#### To do
In the records below, find the line that contains "물마루 즐겨찾기 (106, 20)" and the line that contains "이용약관 (383, 607)", then retype exactly those two lines and every line between them.

#### Data provided

##########

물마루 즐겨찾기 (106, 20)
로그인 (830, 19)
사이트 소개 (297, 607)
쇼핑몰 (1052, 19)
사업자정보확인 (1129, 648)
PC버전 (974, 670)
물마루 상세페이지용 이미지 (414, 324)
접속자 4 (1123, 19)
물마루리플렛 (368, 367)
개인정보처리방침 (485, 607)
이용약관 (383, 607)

##########

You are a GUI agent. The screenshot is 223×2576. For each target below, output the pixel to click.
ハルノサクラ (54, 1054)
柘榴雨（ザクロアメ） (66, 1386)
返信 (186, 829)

##########

#### Result of the task
물마루 즐겨찾기 (106, 20)
로그인 (830, 19)
사이트 소개 (297, 607)
쇼핑몰 (1052, 19)
사업자정보확인 (1129, 648)
PC버전 (974, 670)
물마루 상세페이지용 이미지 (414, 324)
접속자 4 (1123, 19)
물마루리플렛 (368, 367)
개인정보처리방침 (485, 607)
이용약관 (383, 607)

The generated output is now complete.